Ibu menatap gue. lama. Lalu menghela napas pelan. "Yah," panggilnya. Kenapa jadi panggil Ayah yang masih berkutat sama makan malamnya, ya? Ayah itu selalu makan malam paling belakangan. Katanya, kalau sampai rumah langsung makan tanpa mandi enggak enak. Sementara Ayah kalau manid bisa setengah jam lebih sendiri.
Gue dan Ibu bisa pingsan duluan.
"Ya, Bu."
"Anakmu tanya tentang Hekky."
Entah kenapa hati gue mendadak enggak enak. Bukan perkara saat pertama kali bilang gue punya hubugan serius sama Hekky, sih. bukan. Itu bikin gue deg-degan dan agak takut juga, tapi bukan perasaan seperti ini yang gue rasakan. Ini lebih menegangkan.
Sumpah.
Apa jangan-jangan ... Hekky ini saudara kandung gue? Kakak gue? Ah ... gue gila kayaknya. Enggak mungkin banget hal ini terjadi. Gue saksi hidup kisah cinta mereka berdua. Sama-sama lurus dan saling menjaga. Enggak mungkin baik Ibu maupun Ayah main serong.

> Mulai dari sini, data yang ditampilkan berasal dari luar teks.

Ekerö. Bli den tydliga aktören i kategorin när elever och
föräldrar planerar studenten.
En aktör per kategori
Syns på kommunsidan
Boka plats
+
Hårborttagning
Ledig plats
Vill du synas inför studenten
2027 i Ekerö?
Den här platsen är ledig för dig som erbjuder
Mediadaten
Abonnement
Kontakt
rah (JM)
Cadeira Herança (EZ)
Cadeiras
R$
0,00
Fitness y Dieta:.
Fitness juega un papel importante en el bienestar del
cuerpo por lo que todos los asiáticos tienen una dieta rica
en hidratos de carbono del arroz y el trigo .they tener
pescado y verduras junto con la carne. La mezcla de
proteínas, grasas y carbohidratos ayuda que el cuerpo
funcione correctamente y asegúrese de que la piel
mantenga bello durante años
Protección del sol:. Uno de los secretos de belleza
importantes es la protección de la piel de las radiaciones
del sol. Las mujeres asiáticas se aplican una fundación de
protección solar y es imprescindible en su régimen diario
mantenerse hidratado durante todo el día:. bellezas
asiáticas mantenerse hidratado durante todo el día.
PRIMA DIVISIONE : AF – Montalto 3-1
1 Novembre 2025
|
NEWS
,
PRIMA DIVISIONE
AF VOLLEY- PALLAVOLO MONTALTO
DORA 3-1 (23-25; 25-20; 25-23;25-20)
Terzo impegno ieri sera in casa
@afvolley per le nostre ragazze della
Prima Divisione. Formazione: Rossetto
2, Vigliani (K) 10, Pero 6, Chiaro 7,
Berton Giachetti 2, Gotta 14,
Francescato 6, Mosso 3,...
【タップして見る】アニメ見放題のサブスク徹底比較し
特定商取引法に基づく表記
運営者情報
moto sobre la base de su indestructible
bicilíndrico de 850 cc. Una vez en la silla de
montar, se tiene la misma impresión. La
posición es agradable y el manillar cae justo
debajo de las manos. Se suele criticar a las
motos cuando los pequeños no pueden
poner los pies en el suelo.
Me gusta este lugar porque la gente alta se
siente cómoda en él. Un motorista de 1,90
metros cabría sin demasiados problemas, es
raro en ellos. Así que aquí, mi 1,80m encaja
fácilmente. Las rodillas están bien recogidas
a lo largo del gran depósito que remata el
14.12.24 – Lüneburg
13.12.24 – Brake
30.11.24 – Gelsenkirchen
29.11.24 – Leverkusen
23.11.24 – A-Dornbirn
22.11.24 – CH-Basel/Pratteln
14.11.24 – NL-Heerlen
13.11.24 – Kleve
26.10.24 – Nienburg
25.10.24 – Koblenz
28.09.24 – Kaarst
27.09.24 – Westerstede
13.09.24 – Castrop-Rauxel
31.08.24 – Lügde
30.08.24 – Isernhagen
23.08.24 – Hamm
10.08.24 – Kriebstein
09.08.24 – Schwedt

Ekor mata gue memperhatikan Ayah yang mengarah untuk duduk di dekat gue. Wajahnya menyiratkan hal yang membuatnya kayak putus asa gitu.
"Memang sebaiknya Arin tau, Bu."
Gue lihat, Ibu mengangguk tapi sembari menghela napas pelan. "Iya, Yah. Salah Ibu kenapa enggak bicara dari awal."
"Ada apa, sih?" Sumpah, gue enggak sabar banget.
Satu per satu gue amati. Enggak ada yang bicara padahal gue sudah menunggu lama. Oke, gue agak berlebih. Hampir sepuluh menit kami saling diam tanpa suara sementara gue makin enggak sabar untuk tau apa yang mereka sembunyikan ini.
Apa dugaan gue tadi memang benar adanya?
"Hekky itu ... anak dari orang yang pernah memfitnah Ayah," kata Ayah pada akhirnya. Yang membuat ingatan gue ditarik paksa pada masa-masa di mana gue pun merutuk dan bersumpah keluarga mereka adalah daftar blacklist paling tinggi di dunia.